You should carefully read the documentation pages relating to the commands and functionality about which you ask.

@Jean-Michel Yes, the subscripts are displayed slightly differently (upright Ronan, versus italic) to provide a visual cue.

It's meant to help perceive what was utilized. Sometimes people use both together, accidentally, while thinking that they're all the same one.

@Jean-Michel After you assign the same expression to both names then your check return true because it's comparing the same assigned values rather than the names to which they're assigned.

@AHSAN Did you try my followup, with a code adjustment for the color-bar's dimensions? I used Maple 2024.2 there, but I'm hoping the effect is the same in your Maple 2025.

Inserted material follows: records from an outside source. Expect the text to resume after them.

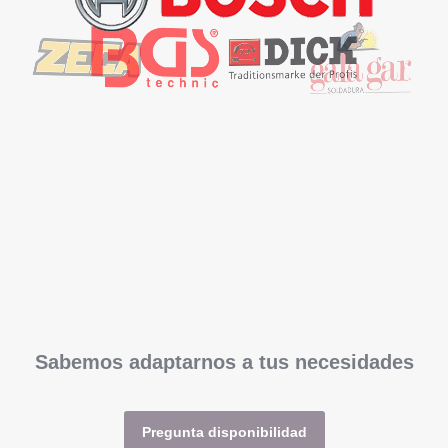
Sabemos adaptarnos a tus necesidades
Pregunta disponibilidad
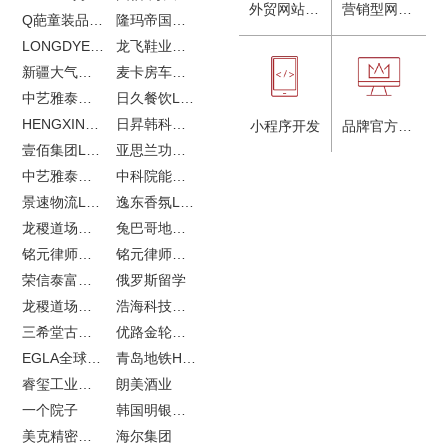
外贸网站建设
营销型网站建设
Q葩童装品牌LOGO设计
隆玛帝国马术俱乐部vi设计
LONGDYES国际贸易
龙飞鞋业外贸网站建设
新疆大气污染防治企业vi设计
麦卡房车青岛网站建设
中艺雅泰外贸LOGO设计
日久餐饮LOGO设计
HENGXIN恒信企业全案设计
日昇韩科肥料公司LOGO设计
小程序开发
品牌官方网站建设
壹佰集团LOGO设计
亚思兰功能陶瓷科技网站建设
中艺雅泰外贸网站建设
中科院能源所网站建设
景速物流LOGO设计
逸东香氛LOGO设计
龙稷道场农副产品网站建设
兔巴哥地产网站建设
铭元律师事务所LOGO设计
铭元律师事务所网站建设
荣信泰富金融LOGO设计
俄罗斯留学
龙稷道场响水大米
浩海科技网站建设
三希堂古玩网站建设
优路金轮胎VI设计
EGLA全球律所联盟网站建设
青岛地铁H5特效设计
睿玺工业外贸网站建设
朗美酒业
一个院子
韩国明银堂银壶
美克精密机械
海尔集团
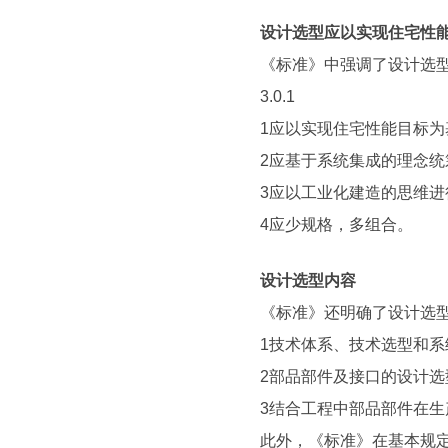
设计选型应以实现住宅性
《标准》中强调了设计选
3.0.1
1应以实现住宅性能目标为
2应基于系统集成的理念统
3应以工业化建造的思维
4应少规格，多组合。
设计选型内容
《标准》还明确了设计选
1技术体系、技术选型和系
2部品部件及接口的设计选
3结合工程中部品部件在
此外，《标准》在基本规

Or is your PNG immediately above from my original Answer's code?

@sand15 In my example above I showed colored vertical axes alongside black axis-labels, using a typesetting construction (of which you're already familiar). A similar effect could also be done for the tickmarks, as a different color from the axis-bar.

I don't know of a way to get a linestyle or transparence for the axis-bars, except by faking it with a dedicated line (and supressing the axis proper).

@AHSAN Of course, you could simply get rid of the color-bar altogether, by specifiying colorbar=false instead, in the call to contourplot3d.

But I believe that you could also adjust the original by shortening the color-bar in the substructure, after construction. Eg,

Download 3D_shadow_at_the_base_Help_acc.mw

@sand15 That too is nice and visually easy to understand.

[edit: it's more complicated to do, though, and requires adjustment for other data.]

@Carl Love I don't know why it was done that way. Perhaps the author really preferred consistency, or half-expected that some other module locals might be needed later.

There are other appliable module exports of Student:-Calculus1 which are documented/user-level commands of the package. Some have other locals, and some do not. Eg,

Download SC1_am.mw

The OP has also asked me how I knew that it was such an appliable module, ie. a module with member ModuleApply, which (like a procedure) could be called with arguments.

One answer is simply that having such a module member ModuleApply is the mechanism that allows for that behaviour of a module's being callable like a procedure (ie. which could be applied to arguments).

But I also already knew it because I've worked with that command before.

ps. The printing mechanisms for modules have had a few quirks, over time, as the following shows:

Download module_hmm.mw

@aroche Thanks, Austin!

I guess I was so hung up on avoiding the OP's earlier use of x>=0 that I was willing to accept R::real, unjustified, like a mirage. Thanks for the correction.

@dharr It seems to me that the OP's sentence,

  "Then,  `-\\infty` to `- + \\infty`."

pertains to the results that attain -- undesirably -- when he executes his original attempt.

And then he mentioned what he wanted,

   "How can I replace \infty with +\infty but keep -\infty unchanged?"